The threshold should also scale with the existing engineering team size. A startup with six engineers shipping baseline three or four commits per day will fire this signal on adding two new hires; a startup with thirty engineers shipping fifty commits per day will not fire it on adding only three. The scaled threshold is "twenty-five per cent of the active-contributor baseline, with a minimum of three". The Scout Score in GitDealFlow uses the scaled version.
When to act
A clean Signal 2 firing — four new human contributors, two-period confirmation, no false-positive flags — is a high-conviction reason to start active diligence the same week. Two things to do:
First, run the LinkedIn cross-reference on every new contributor in the firing window. The three to five who resolve to recent hires are your soft confirmation. Their roles tell you about the round size: senior infrastructure hires usually mean a larger round, junior product engineering hires usually mean a smaller and faster round.
Second, look at the commit content of the new contributors' first ten commits. If those commits cluster around production-readiness topics — auth, billing, observability, deployment, on-call tooling — the company is preparing to scale, which is consistent with a Series A run-up. If those commits cluster around a single specific product subsystem, the company is preparing to launch a new product or major feature, which is also consistent with a Series A pitch deck. If those commits are spread thinly across many small fixes, the new hires are likely still ramping, and the firing is real but earlier than usual.
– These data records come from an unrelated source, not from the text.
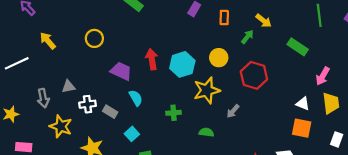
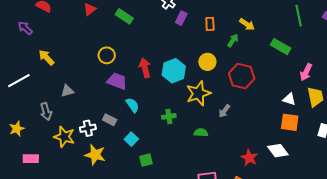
yellow circle: (94, 38) -> (107, 55), moved
gray triangle: (68, 87) -> (67, 91), moved
white cross: (88, 104) -> (88, 128), moved

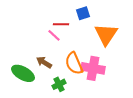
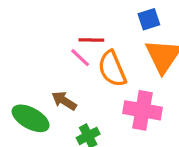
blue square: (83, 13) -> (149, 19), moved
orange semicircle: (74, 63) -> (112, 69), moved

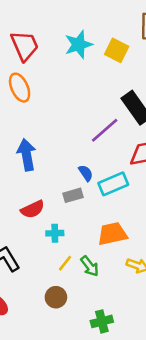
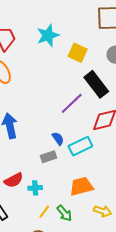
yellow square: (117, 50) -> (78, 53), moved
red semicircle: (33, 209) -> (14, 180), moved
A clean Signal 2 firing is the strongest single-signal reason to be in early conversations with a founding team. Do not let it sit on your watchlist for two weeks. Reach out the same week.
Exercises
Exercise 2.1. Pick five startups from your watchlist. Compute the contributor influx (new contributors in the trailing fourteen days, with one-hundred-and-twenty-day look-back, bot-filtered). How many fire above the threshold of four?
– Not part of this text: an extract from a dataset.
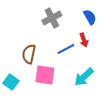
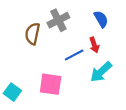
brown semicircle: (29, 54) -> (33, 34), moved
cyan arrow: (84, 77) -> (101, 72), moved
Exercise 2.2. Pick three Series A announcements from the past sixty days. Compute the historical contributor-influx trajectory in the eight weeks preceding the announcement. Were the four-new-contributor and two-period-confirmation thresholds crossed ahead of the announcement? At what lead time?
Exercise 2.3. Pick a startup that recently absorbed an acqui-hire (you can identify these from public M&A coverage). Look at the contributor influx pattern around the acquisition close. Document the visual signature of an acqui-hire, distinct from a Series-A new-hire batch.
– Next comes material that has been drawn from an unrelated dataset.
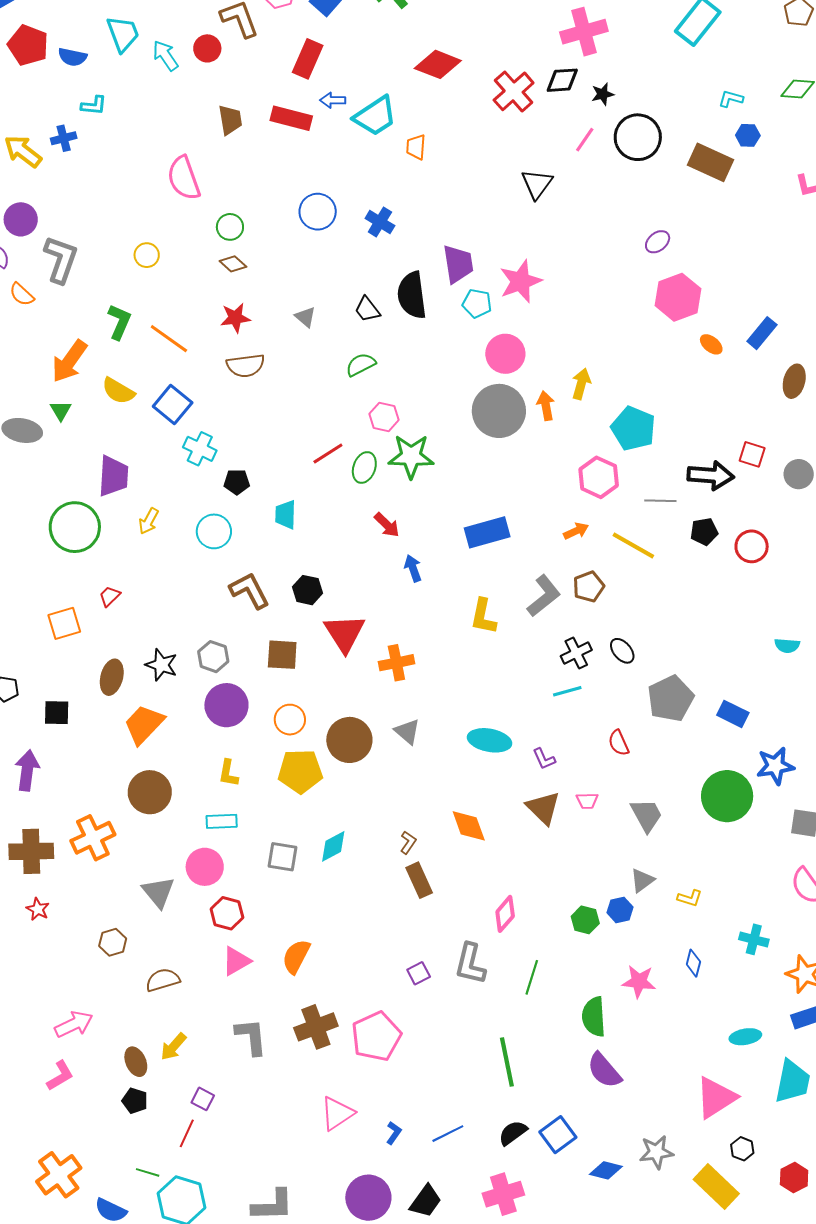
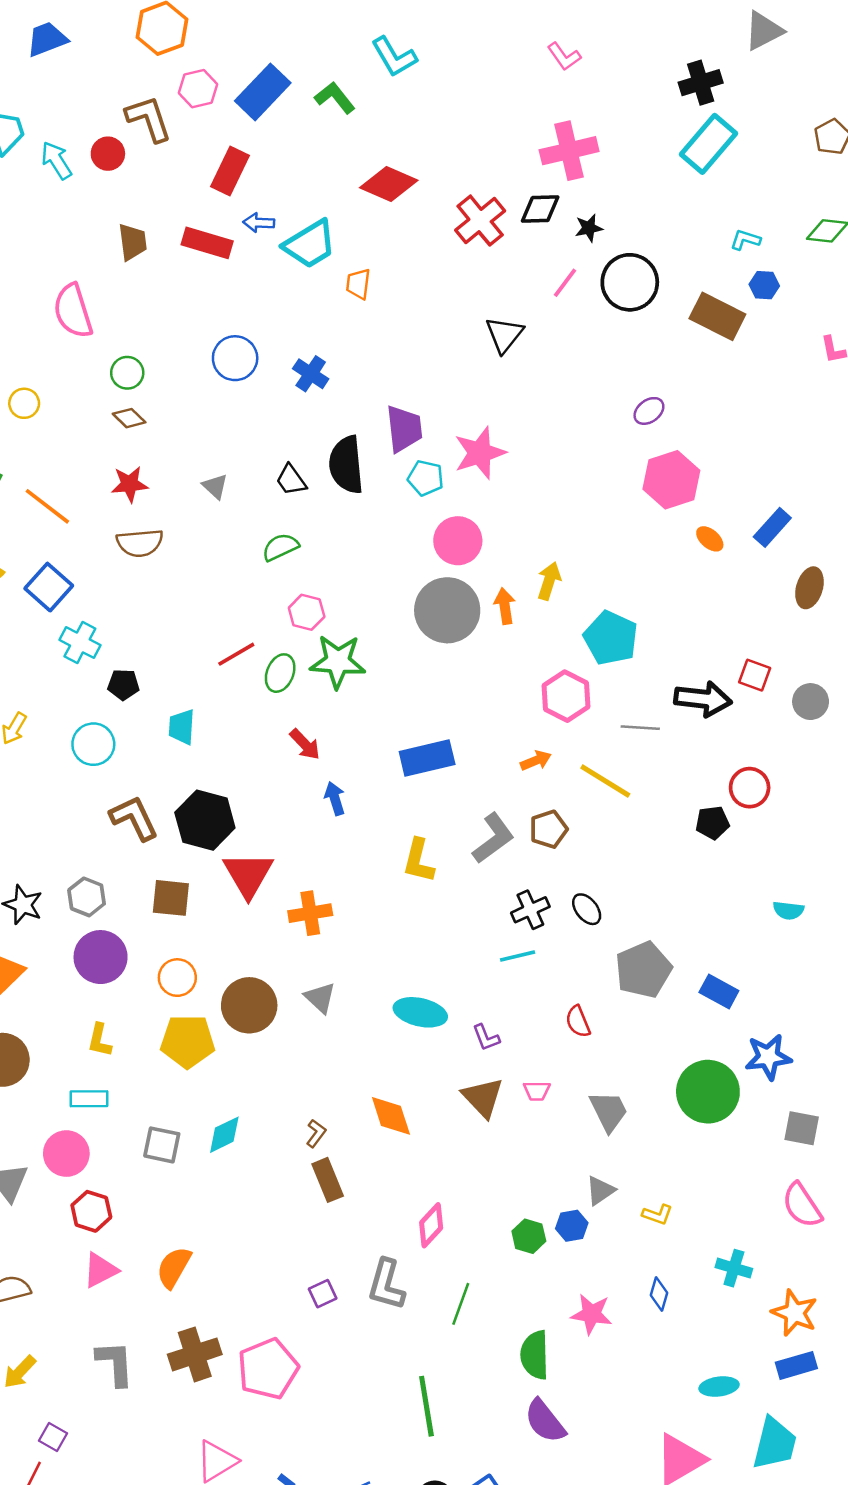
black pentagon: (704, 532) -> (712, 823), moved
black hexagon: (308, 590) -> (205, 820), size x1.6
Exercise 2.4. For one of your firing signals from Exercise 2.1, run the LinkedIn cross-reference manually on each new contributor. How many resolve to recent hires within a week? What roles? What does the role mix tell you about the company's near-term product trajectory?
The fourth exercise is the one that turns the signal into actual deal-flow value. Resolve the names. Read the public profiles. Form a thesis about what the company is building. That thesis is your edge.